*INSTRUCTIONS FOR THE TASK*
Exclude the pictures, then restate every entry below exactly.

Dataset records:
== Segment start ==

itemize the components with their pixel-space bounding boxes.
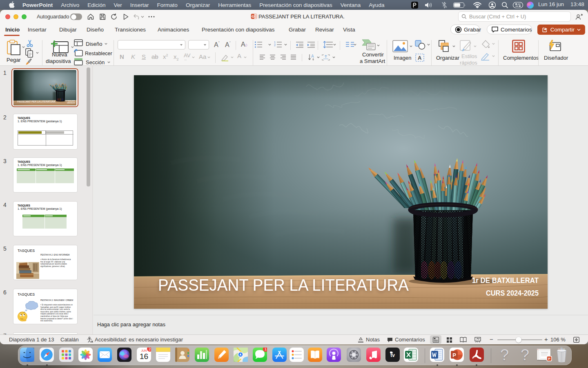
- svg-text:A: A: [418, 55, 422, 61]
- svg-text:P: P: [452, 352, 456, 358]
- svg-text:A: A: [311, 54, 314, 58]
- svg-text:2: 2: [274, 44, 276, 47]
- svg-text:P: P: [548, 357, 550, 361]
- svg-text:1: 1: [265, 348, 267, 351]
- svg-text:16: 16: [140, 352, 148, 361]
- svg-text:2: 2: [149, 348, 151, 351]
- svg-text:JUN: JUN: [141, 349, 147, 352]
- svg-text:1: 1: [274, 41, 276, 44]
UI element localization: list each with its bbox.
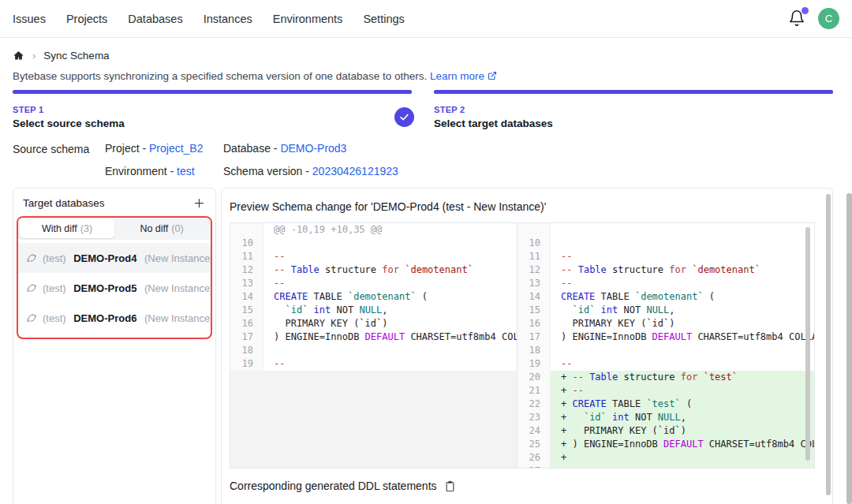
code-content: CREATE TABLE `demotenant` ( (551, 290, 814, 304)
step2-kicker: STEP 2 (434, 105, 553, 114)
nav-item-issues[interactable]: Issues (13, 13, 46, 25)
code-token: int (601, 304, 618, 315)
line-number: 25 (518, 438, 551, 451)
tab-count: (0) (171, 223, 183, 234)
source-field-value-link[interactable]: 20230426121923 (312, 165, 398, 177)
diff-line: 14CREATE TABLE `demotenant` ( (518, 290, 814, 304)
target-database-item[interactable]: (test) DEMO-Prod6 (New Instance) (18, 303, 211, 333)
code-token: -- (274, 278, 285, 289)
added-prefix: + (561, 412, 572, 423)
code-content: + `id` int NOT NULL, (551, 411, 814, 424)
line-number: 10 (518, 237, 551, 250)
schema-diff-editor[interactable]: @@ -10,19 +10,35 @@1011--12-- Table stru… (230, 222, 815, 469)
diff-line: 10 (518, 237, 814, 250)
db-name: DEMO-Prod4 (73, 252, 140, 264)
added-prefix: + (561, 398, 572, 409)
editor-scrollbar[interactable] (805, 227, 810, 461)
code-token: , (669, 304, 674, 315)
target-database-item[interactable]: (test) DEMO-Prod5 (New Instance) (18, 273, 211, 303)
step1-kicker: STEP 1 (13, 105, 125, 114)
source-field-value-link[interactable]: Project_B2 (149, 142, 203, 155)
code-token: CREATE (561, 291, 595, 302)
add-target-database-button[interactable] (192, 196, 206, 210)
code-token: `test` (704, 371, 738, 383)
code-token (308, 304, 313, 315)
source-field-label: Project - (105, 142, 149, 155)
code-token (607, 412, 612, 423)
source-field-label: Schema version - (223, 165, 312, 177)
code-content: -- (263, 357, 517, 371)
code-content: -- (263, 277, 517, 290)
code-token: -- (561, 358, 572, 369)
source-field-value-link[interactable]: DEMO-Prod3 (280, 142, 346, 155)
step1[interactable]: STEP 1 Select source schema (13, 105, 125, 129)
nav-item-instances[interactable]: Instances (204, 13, 252, 25)
code-content: ) ENGINE=InnoDB DEFAULT CHARSET=utf8mb4 … (551, 330, 814, 344)
external-link-icon[interactable] (488, 70, 497, 82)
line-number: 26 (518, 451, 551, 465)
preview-panel-scrollbar[interactable] (826, 194, 831, 495)
line-number: 17 (230, 330, 263, 344)
nav-item-databases[interactable]: Databases (128, 13, 182, 25)
copy-ddl-button[interactable] (444, 480, 456, 492)
breadcrumb: › Sync Schema (13, 50, 110, 62)
code-token: TABLE (607, 398, 647, 409)
step1-label: Select source schema (13, 118, 125, 129)
code-token: CREATE (572, 398, 606, 409)
target-database-item[interactable]: (test) DEMO-Prod4 (New Instance) (18, 243, 211, 273)
code-token: -- (572, 465, 583, 468)
home-icon[interactable] (13, 50, 24, 62)
code-content: `id` int NOT NULL, (551, 304, 814, 317)
nav-item-projects[interactable]: Projects (66, 13, 107, 25)
line-number: 27 (518, 465, 551, 468)
topnav-right: C (788, 8, 839, 29)
breadcrumb-separator: › (32, 50, 36, 62)
diff-line: 14CREATE TABLE `demotenant` ( (230, 290, 517, 304)
page-scrollbar[interactable] (846, 193, 852, 504)
step2[interactable]: STEP 2 Select target databases (434, 105, 553, 129)
code-content: + CREATE TABLE `test` ( (551, 398, 814, 411)
line-number (518, 223, 551, 237)
code-content (263, 237, 517, 250)
line-number (230, 223, 263, 237)
nav-item-environments[interactable]: Environments (273, 13, 343, 25)
line-number: 16 (230, 317, 263, 330)
code-token: TABLE (595, 291, 635, 302)
source-field-value-link[interactable]: test (177, 165, 195, 177)
nav-item-settings[interactable]: Settings (363, 13, 404, 25)
code-token: ( (704, 291, 715, 302)
code-token: -- (561, 264, 572, 275)
code-token: CHARSET=utf8mb4 COLLATI (692, 331, 814, 342)
line-number: 20 (518, 371, 551, 384)
source-field-label: Database - (223, 142, 280, 155)
learn-more-link[interactable]: Learn more (430, 70, 484, 82)
diff-line: 12-- Table structure for `demotenant` (518, 263, 814, 277)
diff-line: 24+ PRIMARY KEY (`id`) (518, 424, 814, 438)
code-token: `id` (285, 304, 308, 315)
source-schema-section: Source schema Project - Project_B2Databa… (13, 142, 398, 177)
code-content: -- (551, 277, 814, 290)
code-token: -- (572, 385, 583, 396)
target-database-list: (test) DEMO-Prod4 (New Instance)(test) D… (18, 240, 211, 338)
added-prefix: + (561, 465, 572, 468)
code-token: CHARSET=utf8mb4 COLLATI (405, 331, 517, 342)
notifications-button[interactable] (788, 9, 807, 28)
tab-no-diff[interactable]: No diff(0) (114, 219, 209, 238)
mysql-icon (26, 252, 38, 264)
tab-with-diff[interactable]: With diff(3) (20, 219, 114, 238)
line-number: 16 (518, 317, 551, 330)
source-field-3: Schema version - 20230426121923 (223, 165, 398, 177)
diff-line: 16 PRIMARY KEY (`id`) (230, 317, 517, 330)
step2-label: Select target databases (434, 118, 553, 129)
source-field-label: Environment - (105, 165, 177, 177)
code-token: CREATE (274, 291, 308, 302)
source-field-0: Project - Project_B2 (105, 142, 223, 155)
avatar[interactable]: C (818, 8, 839, 29)
clipboard-icon (444, 480, 456, 492)
plus-icon (193, 197, 205, 209)
target-databases-header: Target databases (13, 189, 215, 216)
intro-text: Bytebase supports synchronizing a specif… (13, 70, 497, 82)
code-token (572, 264, 577, 275)
code-token: `demotenant` (635, 291, 704, 302)
code-token: `id` (572, 304, 595, 315)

== Segment end ==

*ANSWER SECTION*
itemize the components with their pixel-space bounding boxes.
- svg-text:A: A: [418, 55, 422, 61]
- svg-text:P: P: [452, 352, 456, 358]
- svg-text:A: A: [311, 54, 314, 58]
- svg-text:2: 2: [274, 44, 276, 47]
- svg-text:P: P: [548, 357, 550, 361]
- svg-text:1: 1: [265, 348, 267, 351]
- svg-text:16: 16: [140, 352, 148, 361]
- svg-text:2: 2: [149, 348, 151, 351]
- svg-text:JUN: JUN: [141, 349, 147, 352]
- svg-text:1: 1: [274, 41, 276, 44]
UI element localization: list each with its bbox.
code-content: CREATE TABLE `demotenant` ( (551, 290, 814, 304)
step2-kicker: STEP 2 (434, 105, 553, 114)
nav-item-issues[interactable]: Issues (13, 13, 46, 25)
code-token: int (601, 304, 618, 315)
line-number: 25 (518, 438, 551, 451)
tab-count: (0) (171, 223, 183, 234)
source-field-value-link[interactable]: 20230426121923 (312, 165, 398, 177)
diff-line: 14CREATE TABLE `demotenant` ( (518, 290, 814, 304)
target-database-item[interactable]: (test) DEMO-Prod6 (New Instance) (18, 303, 211, 333)
code-token: -- (274, 278, 285, 289)
added-prefix: + (561, 412, 572, 423)
code-content: + `id` int NOT NULL, (551, 411, 814, 424)
line-number: 10 (518, 237, 551, 250)
schema-diff-editor[interactable]: @@ -10,19 +10,35 @@1011--12-- Table stru… (230, 222, 815, 469)
diff-line: 10 (518, 237, 814, 250)
db-name: DEMO-Prod4 (73, 252, 140, 264)
added-prefix: + (561, 398, 572, 409)
editor-scrollbar[interactable] (805, 227, 810, 461)
code-token: , (669, 304, 674, 315)
target-database-item[interactable]: (test) DEMO-Prod5 (New Instance) (18, 273, 211, 303)
step1-kicker: STEP 1 (13, 105, 125, 114)
source-field-value-link[interactable]: Project_B2 (149, 142, 203, 155)
code-token: CREATE (561, 291, 595, 302)
add-target-database-button[interactable] (192, 196, 206, 210)
code-token: `test` (704, 371, 738, 383)
code-token (308, 304, 313, 315)
source-field-label: Project - (105, 142, 149, 155)
code-token (607, 412, 612, 423)
source-field-label: Schema version - (223, 165, 312, 177)
code-content: -- (263, 357, 517, 371)
code-content: -- (263, 277, 517, 290)
code-token: -- (561, 358, 572, 369)
source-field-value-link[interactable]: DEMO-Prod3 (280, 142, 346, 155)
step1[interactable]: STEP 1 Select source schema (13, 105, 125, 129)
nav-item-instances[interactable]: Instances (204, 13, 252, 25)
code-content: ) ENGINE=InnoDB DEFAULT CHARSET=utf8mb4 … (551, 330, 814, 344)
external-link-icon[interactable] (488, 70, 497, 82)
line-number: 26 (518, 451, 551, 465)
preview-panel-scrollbar[interactable] (826, 194, 831, 495)
line-number: 17 (230, 330, 263, 344)
nav-item-databases[interactable]: Databases (128, 13, 182, 25)
copy-ddl-button[interactable] (444, 480, 456, 492)
breadcrumb: › Sync Schema (13, 50, 110, 62)
code-token: TABLE (607, 398, 647, 409)
step1-label: Select source schema (13, 118, 125, 129)
code-token: CREATE (572, 398, 606, 409)
target-database-item[interactable]: (test) DEMO-Prod4 (New Instance) (18, 243, 211, 273)
code-token: -- (572, 465, 583, 468)
home-icon[interactable] (13, 50, 24, 62)
code-content: `id` int NOT NULL, (551, 304, 814, 317)
nav-item-projects[interactable]: Projects (66, 13, 107, 25)
line-number: 27 (518, 465, 551, 468)
topnav-right: C (788, 8, 839, 29)
breadcrumb-separator: › (32, 50, 36, 62)
diff-line: 14CREATE TABLE `demotenant` ( (230, 290, 517, 304)
page-scrollbar[interactable] (846, 193, 852, 504)
step2[interactable]: STEP 2 Select target databases (434, 105, 553, 129)
code-content: + CREATE TABLE `test` ( (551, 398, 814, 411)
line-number (518, 223, 551, 237)
code-content (263, 237, 517, 250)
line-number (230, 223, 263, 237)
nav-item-environments[interactable]: Environments (273, 13, 343, 25)
line-number: 16 (230, 317, 263, 330)
code-token: TABLE (595, 291, 635, 302)
source-field-value-link[interactable]: test (177, 165, 195, 177)
nav-item-settings[interactable]: Settings (363, 13, 404, 25)
code-token: ( (704, 291, 715, 302)
code-token: -- (561, 264, 572, 275)
code-token: CHARSET=utf8mb4 COLLATI (692, 331, 814, 342)
line-number: 20 (518, 371, 551, 384)
source-field-label: Database - (223, 142, 280, 155)
learn-more-link[interactable]: Learn more (430, 70, 484, 82)
diff-line: 12-- Table structure for `demotenant` (518, 263, 814, 277)
diff-line: 24+ PRIMARY KEY (`id`) (518, 424, 814, 438)
code-token: `id` (285, 304, 308, 315)
source-schema-section: Source schema Project - Project_B2Databa… (13, 142, 398, 177)
code-content: -- (551, 277, 814, 290)
code-token: -- (572, 385, 583, 396)
target-database-list: (test) DEMO-Prod4 (New Instance)(test) D… (18, 240, 211, 338)
added-prefix: + (561, 465, 572, 468)
code-token: CHARSET=utf8mb4 COLLATI (405, 331, 517, 342)
notifications-button[interactable] (788, 9, 807, 28)
tab-no-diff[interactable]: No diff(0) (114, 219, 209, 238)
mysql-icon (26, 252, 38, 264)
tab-with-diff[interactable]: With diff(3) (20, 219, 114, 238)
line-number: 16 (518, 317, 551, 330)
source-field-3: Schema version - 20230426121923 (223, 165, 398, 177)
diff-line: 16 PRIMARY KEY (`id`) (230, 317, 517, 330)
step2-label: Select target databases (434, 118, 553, 129)
source-field-label: Environment - (105, 165, 177, 177)
code-token: CREATE (274, 291, 308, 302)
source-field-0: Project - Project_B2 (105, 142, 223, 155)
avatar[interactable]: C (818, 8, 839, 29)
clipboard-icon (444, 480, 456, 492)
plus-icon (193, 197, 205, 209)
target-databases-header: Target databases (13, 189, 215, 216)
intro-text: Bytebase supports synchronizing a specif… (13, 70, 497, 82)
code-token (572, 264, 577, 275)
code-token: `demotenant` (635, 291, 704, 302)
code-token: `id` (572, 304, 595, 315)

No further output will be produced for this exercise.